Question #1: What is your earliest memory of clay?
My earliest memory of clay was when my father dug post holes for a fence. The Virginia red earth was so pliable that I sat all afternoon by the pile of dirt making a duck the size of my hand.
Question #2: Who inspires you and who do you hope to inspire?
I’m inspired by the lives of my family and friends. Their struggles and victories are at the heart of my metaphors. My husband, John, is sometimes my collaborator and other times my motivator. We have a pretty special thing that inspires and motivates me. There is always a special inspiration in my heart that comes from my mentor, Retha Walden-Gambaro. I was her apprentice of Sculpture from 1990-1993. She gave me my first and most important navigational tools for being an artist.
Being an inspiration to others is a bigger thing than the art I make. I want to be part of the sea change for women. I want to inspire men and women to see us as stronger, wiser and more equal than they have been conditioned to think. I am aware of this in the figures I make and the stories they tell… but I am, also, aware of how I can inspire a new perception of women with the materials and scale that I choose. How I represent my gender in places like the hardware store, the welding supply store and the classroom can be part of the change.
Question #3: What is your fondest or funniest memory associated with clay?

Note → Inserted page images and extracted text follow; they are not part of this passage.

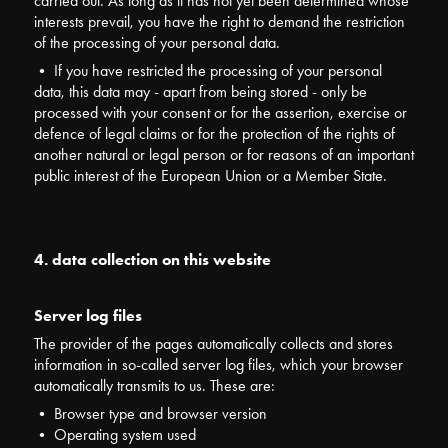
carried out. As long as it has not yet been determined whose
interests prevail, you have the right to demand the restriction
of the processing of your personal data.
• If you have restricted the processing of your personal
data, this data may - apart from being stored - only be
processed with your consent or for the assertion, exercise or
defence of legal claims or for the protection of the rights of
another natural or legal person or for reasons of an important
public interest of the European Union or a Member State.
4. data collection on this website
Server log files
The provider of the pages automatically collects and stores
information in so-called server log files, which your browser
automatically transmits to us. These are:
• Browser type and browser version
• Operating system used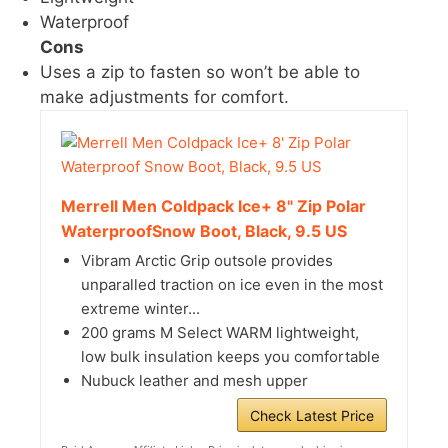
Waterproof
Cons
Uses a zip to fasten so won’t be able to
make adjustments for comfort.
Merrell Men Coldpack Ice+ 8" Zip Polar
WaterproofSnow Boot, Black, 9.5 US
Vibram Arctic Grip outsole provides
unparalled traction on ice even in the most
extreme winter...
200 grams M Select WARM lightweight,
low bulk insulation keeps you comfortable
Nubuck leather and mesh upper
Check Latest Price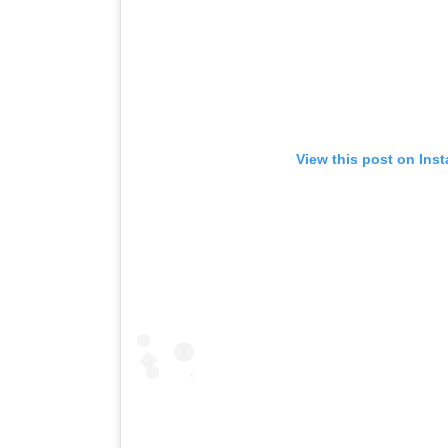
View this post on Ins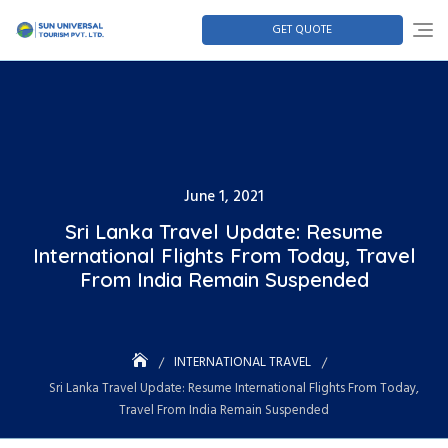
GET QUOTE
June 1, 2021
Sri Lanka Travel Update: Resume
International Flights From Today, Travel
From India Remain Suspended
INTERNATIONAL TRAVEL
Sri Lanka Travel Update: Resume International Flights From Today,
Travel From India Remain Suspended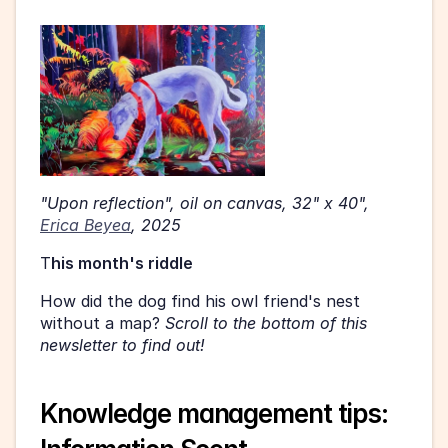
"Upon reflection", oil on canvas, 32" x 40", 
Erica Beyea
, 2025 
T
his month's riddle 
How did the dog find his owl friend's nest 
without a map? 
Scroll to the bottom of this 
newsletter to find out! 
Knowledge management tips: 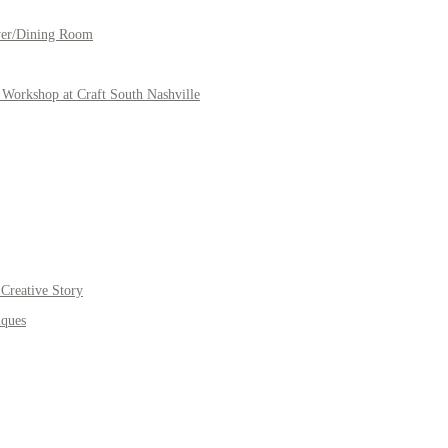
yer/Dining Room
Workshop at Craft South Nashville
Creative Story
iques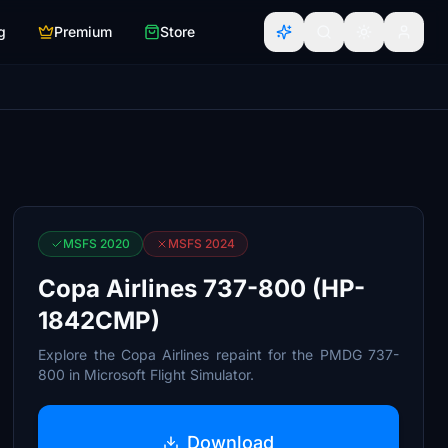
g
Premium
Store
MSFS 2020
MSFS 2024
Copa Airlines 737-800 (HP-
1842CMP)
Explore the Copa Airlines repaint for the PMDG 737-
800 in Microsoft Flight Simulator.
Download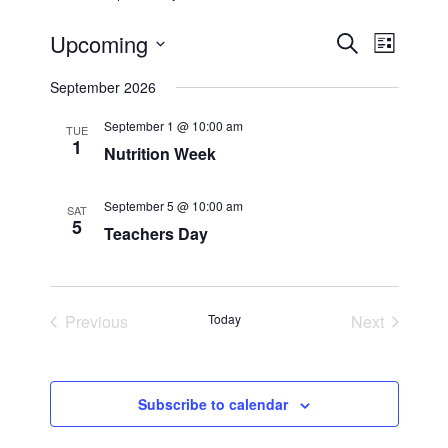
Upcoming
E
E
S
L
e
S
i
v
a
v
September 2026
s
e
r
t
e
c
l
e
September 1 @ 10:00 am
TUE
h
e
1
n
Nutrition Week
c
n
t
t
September 5 @ 10:00 am
SAT
t
d
V
5
Teachers Day
a
s
i
t
e
e
S
.
Previous
Today
Next
w
Events
Events
e
s
a
Subscribe to calendar
N
r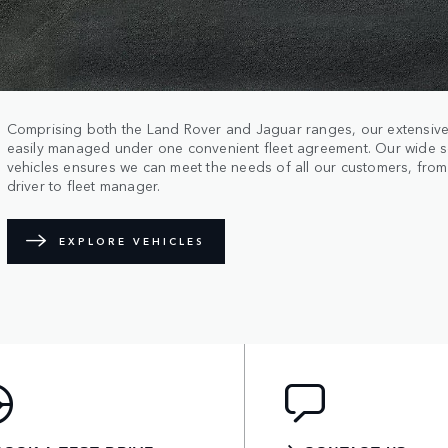
Comprising both the Land Rover and Jaguar ranges, our extensive
easily managed under one convenient fleet agreement. Our wide s
vehicles ensures we can meet the needs of all our customers, fro
driver to fleet manager.
EXPLORE VEHICLES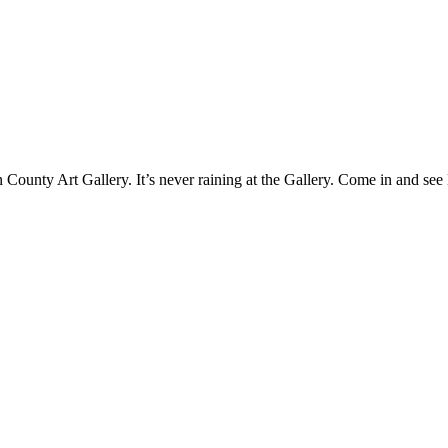
County Art Gallery. It’s never raining at the Gallery. Come in and see 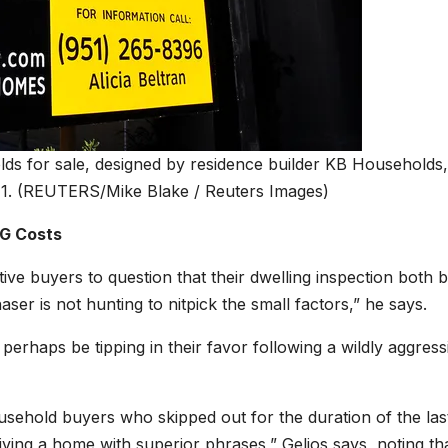
ds for sale, designed by residence builder KB Households,
1.
(REUTERS/Mike Blake / Reuters Images)
G Costs
tive buyers to question that their dwelling inspection both 
aser is not hunting to nitpick the small factors,” he says.
erhaps be tipping in their favor following a wildly aggress
household buyers who skipped out for the duration of the las
iving a home with superior phrases,” Gelios says, noting th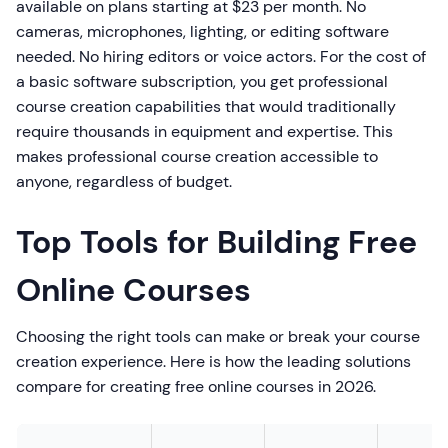
available on plans starting at $23 per month. No
cameras, microphones, lighting, or editing software
needed. No hiring editors or voice actors. For the cost of
a basic software subscription, you get professional
course creation capabilities that would traditionally
require thousands in equipment and expertise. This
makes professional course creation accessible to
anyone, regardless of budget.
Top Tools for Building Free
Online Courses
Choosing the right tools can make or break your course
creation experience. Here is how the leading solutions
compare for creating free online courses in 2026.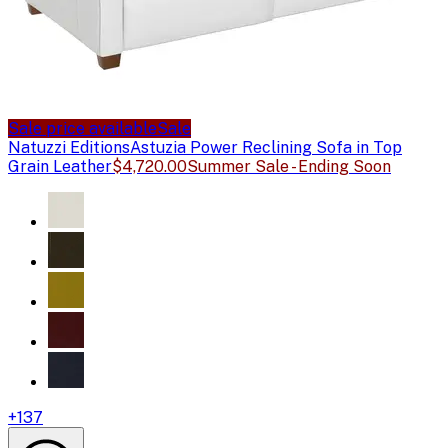
Sale price available
Sale
Natuzzi Editions
Astuzia Power Reclining Sofa in Top
Grain Leather
$4,720.00
Summer Sale - Ending Soon
+
137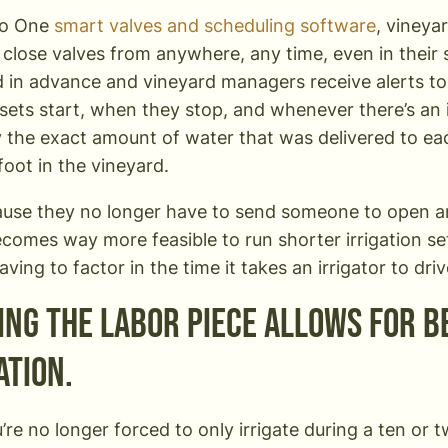
mo One
smart valves and scheduling software
, vineya
close valves from anywhere, any time, even in their s
 in advance and vineyard managers receive alerts t
n sets start, when they stop, and whenever there’s an
y the exact amount of water that was delivered to ea
foot in the vineyard.
ause they no longer have to send someone to open a
becomes way more feasible to run shorter irrigation se
ving to factor in the time it takes an irrigator to dr
ing the labor piece allows for 
ation.
re no longer forced to only irrigate during a ten or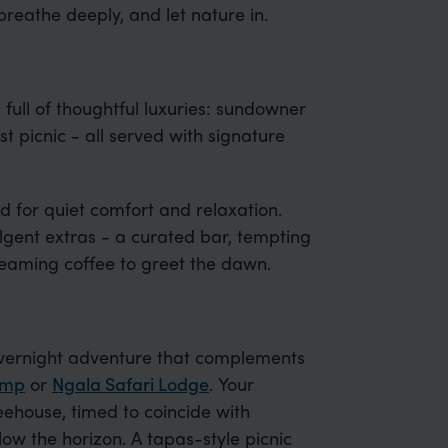
 breathe deeply, and let nature in.
 full of thoughtful luxuries: sundowner
t picnic - all served with signature
d for quiet comfort and relaxation.
lgent extras - a curated bar, tempting
teaming coffee to greet the dawn.
overnight adventure that complements
amp
or
Ngala Safari Lodge
. Your
eehouse, timed to coincide with
ow the horizon. A tapas-style picnic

A few years ago, at a residency in Virginia (Cub Creek Foundation in Appomattox, Va), my mother, older brother and sister and two nephews visited my studio. I gave each of them a wheel lesson and we made some hand-built dishes which I later wood fired. Living in Oregon for most of my adult life, I have not been able to share my art art process with family. The last few years, I have spent more time on the East Coast and have been grateful for time to share my life’s work with them.
Question #4: If you could see your work in anyone’s collection, who/where would it be and why?
I’d like to have my work in the collections of hospitals. There is no place I can think of that houses more life changes than a hospital. I have been told by some that my work resonates with personal changes they are experiencing and they take comfort in the images of strength and spirituality. I have also felt my life, and lives close to me, change within the walls of a hospital and I think those experiences are embedded within my inspiration.
Question #5: As our current Short-term Resident, what about Clayworks have you enjoyed most so far?
While there have been a few things I have really cherished, like working with the Mt.Washington kids, my very favorite thing was the Fire Festival and participating in the Clay Olympics. I’m so glad I was here for it. I played my first round of “Sculptionary” but it won’t be my last!